▶ Exercise description: Extract the line that contains "приємну для шкіри текстуру." and every line after it through the end of the records below, exactly as written, leaving out any pictures.

______________________________

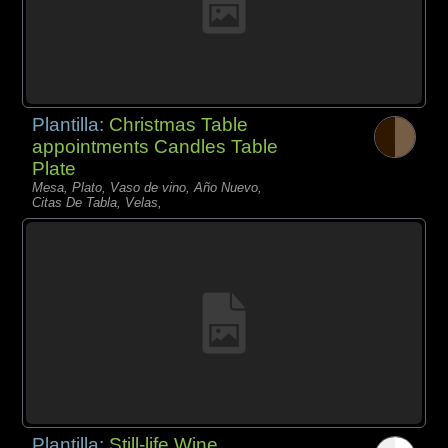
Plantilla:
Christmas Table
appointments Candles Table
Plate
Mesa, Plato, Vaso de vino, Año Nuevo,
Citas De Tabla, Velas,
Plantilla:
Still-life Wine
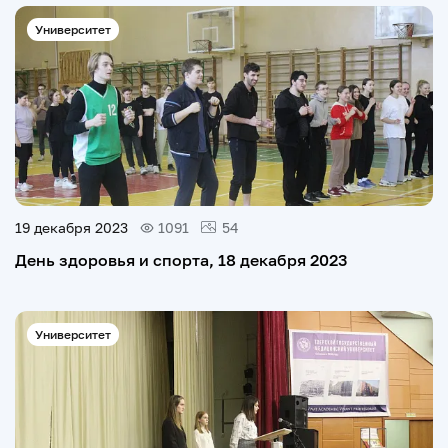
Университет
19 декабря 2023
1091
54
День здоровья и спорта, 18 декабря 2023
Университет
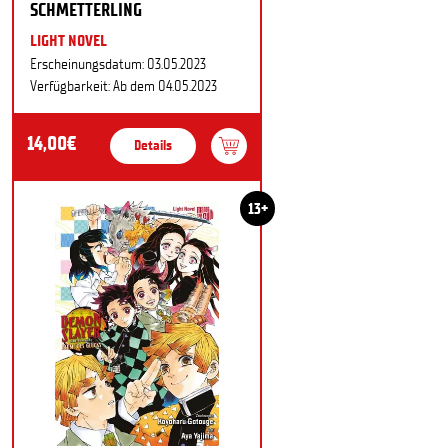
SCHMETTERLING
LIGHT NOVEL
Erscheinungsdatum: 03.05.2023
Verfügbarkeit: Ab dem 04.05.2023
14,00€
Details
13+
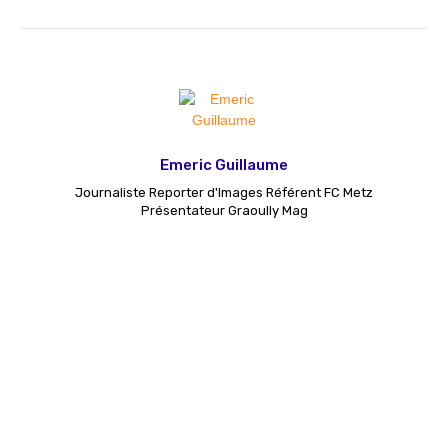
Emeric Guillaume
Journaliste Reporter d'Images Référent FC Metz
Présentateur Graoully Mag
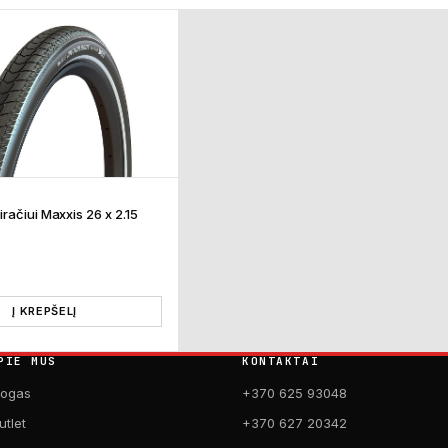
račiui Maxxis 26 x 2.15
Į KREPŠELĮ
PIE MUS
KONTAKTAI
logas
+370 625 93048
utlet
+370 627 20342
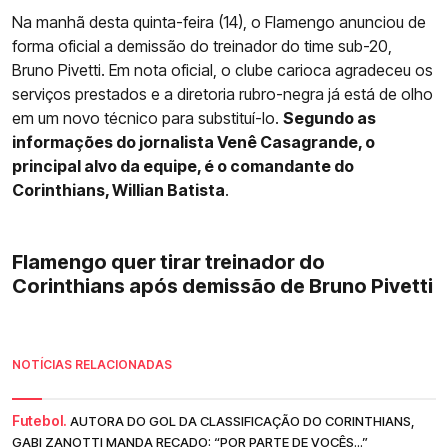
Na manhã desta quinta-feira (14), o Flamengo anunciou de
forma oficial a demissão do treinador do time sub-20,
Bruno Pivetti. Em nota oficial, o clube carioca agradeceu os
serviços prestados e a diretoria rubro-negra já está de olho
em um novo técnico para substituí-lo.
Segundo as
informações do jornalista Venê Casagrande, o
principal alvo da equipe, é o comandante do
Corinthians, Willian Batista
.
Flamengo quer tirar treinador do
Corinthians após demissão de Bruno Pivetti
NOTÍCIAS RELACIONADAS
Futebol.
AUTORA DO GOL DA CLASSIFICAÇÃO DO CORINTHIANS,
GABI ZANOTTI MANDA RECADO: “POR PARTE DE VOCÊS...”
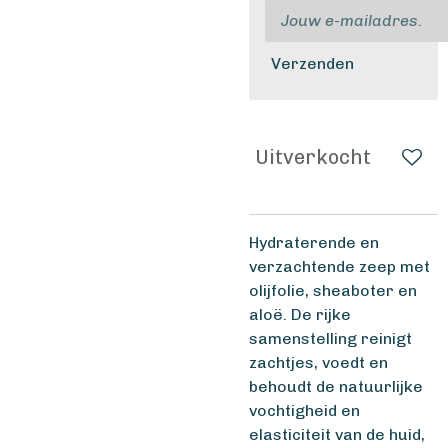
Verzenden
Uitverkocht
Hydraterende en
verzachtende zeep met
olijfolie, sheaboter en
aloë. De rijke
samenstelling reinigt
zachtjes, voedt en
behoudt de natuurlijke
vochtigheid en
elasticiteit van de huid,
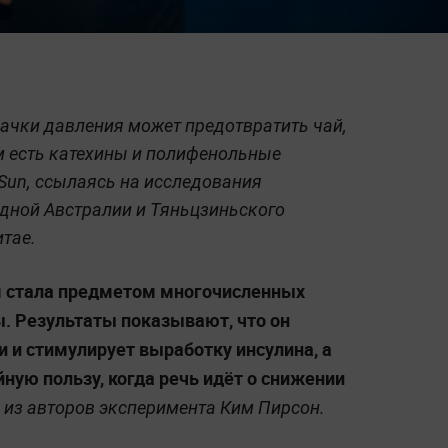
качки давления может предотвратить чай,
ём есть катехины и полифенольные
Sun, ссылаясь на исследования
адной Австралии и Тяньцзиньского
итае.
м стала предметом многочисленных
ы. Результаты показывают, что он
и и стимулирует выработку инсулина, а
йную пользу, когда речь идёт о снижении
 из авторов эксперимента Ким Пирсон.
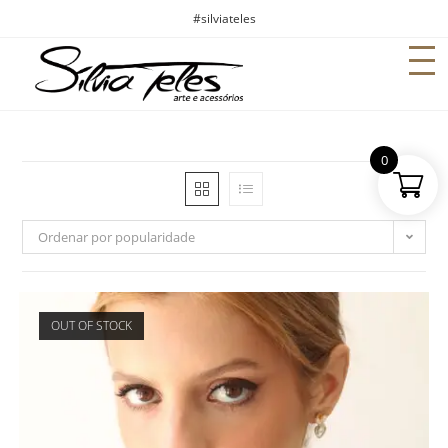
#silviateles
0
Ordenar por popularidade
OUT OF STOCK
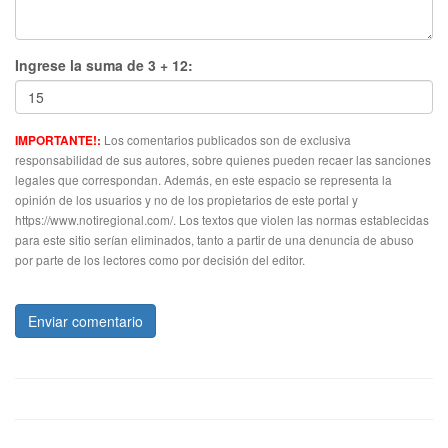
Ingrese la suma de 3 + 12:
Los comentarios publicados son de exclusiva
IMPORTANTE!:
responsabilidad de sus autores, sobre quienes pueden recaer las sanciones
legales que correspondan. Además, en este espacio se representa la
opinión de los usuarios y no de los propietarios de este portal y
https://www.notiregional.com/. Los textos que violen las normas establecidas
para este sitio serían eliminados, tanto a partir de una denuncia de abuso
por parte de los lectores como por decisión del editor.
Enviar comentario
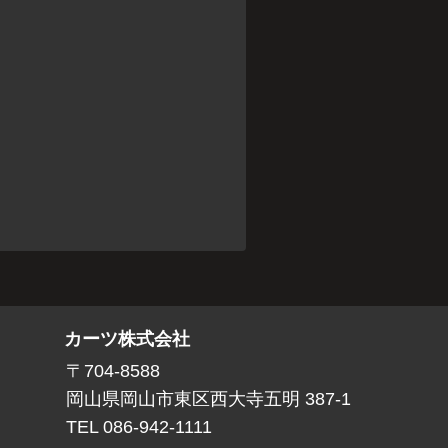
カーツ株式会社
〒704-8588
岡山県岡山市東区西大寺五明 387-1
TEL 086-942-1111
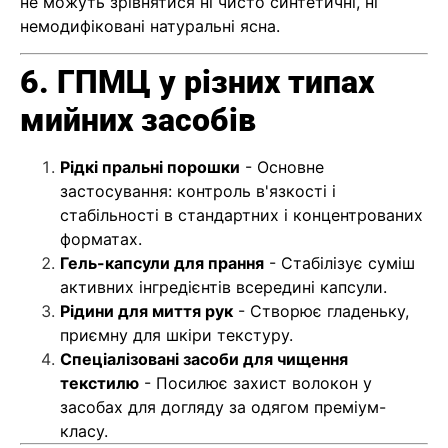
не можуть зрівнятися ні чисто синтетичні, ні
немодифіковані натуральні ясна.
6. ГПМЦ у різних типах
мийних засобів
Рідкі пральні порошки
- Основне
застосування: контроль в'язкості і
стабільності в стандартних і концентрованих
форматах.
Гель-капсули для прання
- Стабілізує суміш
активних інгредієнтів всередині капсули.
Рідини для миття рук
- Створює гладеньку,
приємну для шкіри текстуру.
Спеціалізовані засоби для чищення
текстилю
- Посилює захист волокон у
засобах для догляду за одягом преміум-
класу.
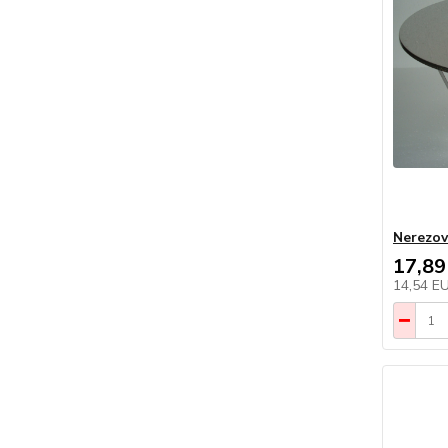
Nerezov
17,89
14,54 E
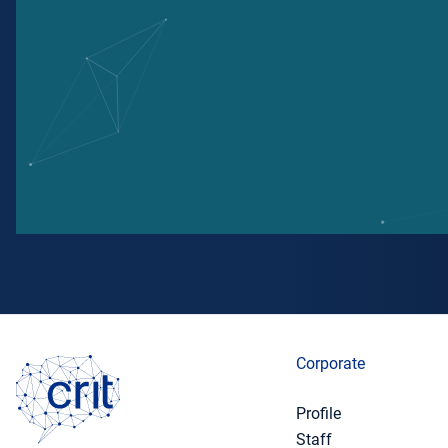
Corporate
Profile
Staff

______________________________

▶ Task output:
приємну для шкіри текстуру.
Спеціалізовані засоби для чищення
текстилю
- Посилює захист волокон у
засобах для догляду за одягом преміум-
класу.
Nerezov
17,89
14,54 E
Corporate
Profile
Staff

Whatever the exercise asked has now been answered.